BRIEF
Which lines in the data below contain the word "Conditional"? Return each of them.

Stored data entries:
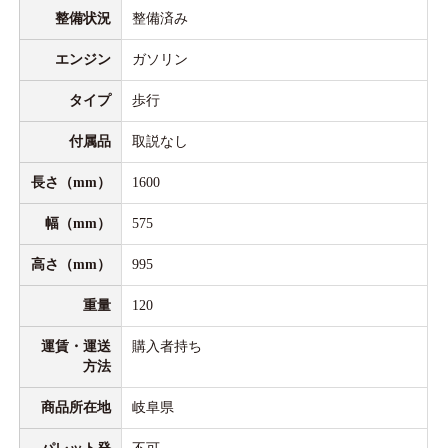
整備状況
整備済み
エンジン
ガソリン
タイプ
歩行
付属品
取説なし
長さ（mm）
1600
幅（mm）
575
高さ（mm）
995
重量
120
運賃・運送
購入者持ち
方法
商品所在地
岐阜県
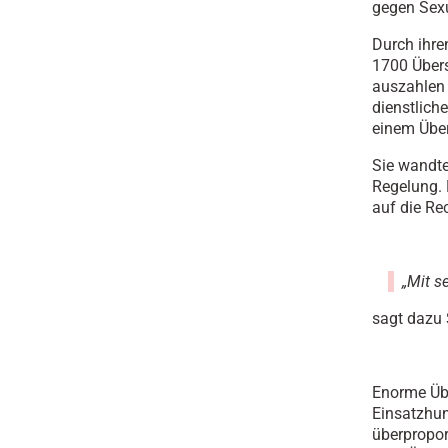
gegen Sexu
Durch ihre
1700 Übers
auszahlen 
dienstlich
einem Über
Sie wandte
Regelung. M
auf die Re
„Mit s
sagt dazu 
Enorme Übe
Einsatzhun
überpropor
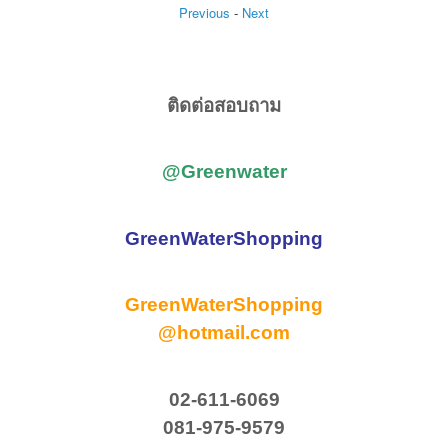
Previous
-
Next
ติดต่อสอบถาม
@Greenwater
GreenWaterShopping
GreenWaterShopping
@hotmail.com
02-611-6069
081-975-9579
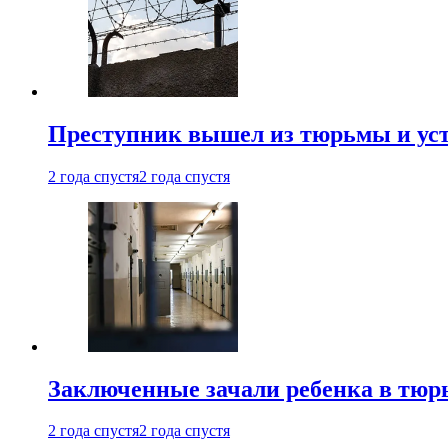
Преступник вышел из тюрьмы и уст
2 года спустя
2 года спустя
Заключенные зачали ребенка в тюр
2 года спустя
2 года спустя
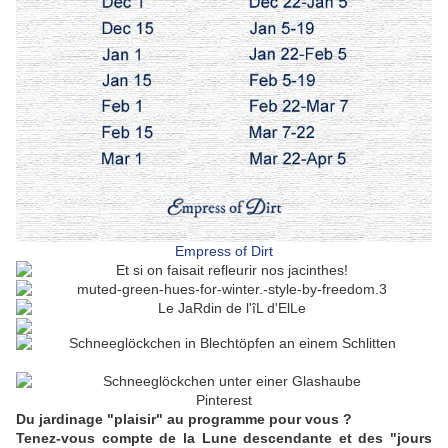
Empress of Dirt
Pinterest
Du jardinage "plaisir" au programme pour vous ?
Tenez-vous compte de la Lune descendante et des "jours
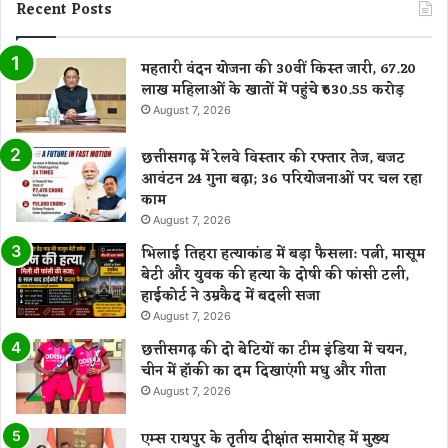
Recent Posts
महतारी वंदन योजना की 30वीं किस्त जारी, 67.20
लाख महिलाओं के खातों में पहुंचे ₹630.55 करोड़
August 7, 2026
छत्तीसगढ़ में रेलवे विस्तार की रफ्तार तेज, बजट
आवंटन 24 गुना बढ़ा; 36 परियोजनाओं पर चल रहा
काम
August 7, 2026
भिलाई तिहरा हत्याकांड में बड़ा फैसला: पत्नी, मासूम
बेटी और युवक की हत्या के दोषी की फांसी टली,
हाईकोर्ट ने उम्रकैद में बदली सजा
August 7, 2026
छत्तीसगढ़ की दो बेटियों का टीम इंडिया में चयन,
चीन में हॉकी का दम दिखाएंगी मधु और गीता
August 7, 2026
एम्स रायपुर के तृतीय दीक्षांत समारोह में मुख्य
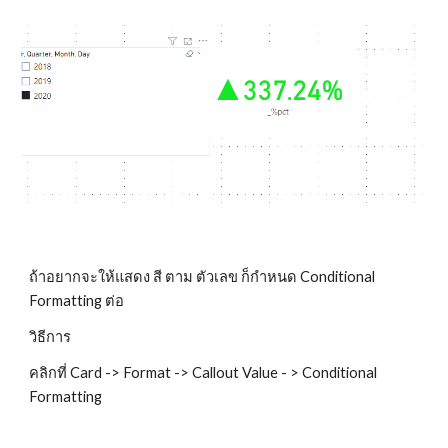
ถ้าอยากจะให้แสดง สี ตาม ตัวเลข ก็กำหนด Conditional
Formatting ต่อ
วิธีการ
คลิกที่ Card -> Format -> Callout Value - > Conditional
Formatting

SOLUTION FOR THIS EXERCISE
ถ้าอยากจะให้แสดง สี ตาม ตัวเลข ก็กำหนด Conditional
คลิกที่ Card -> Format -> Callout Value - > Conditional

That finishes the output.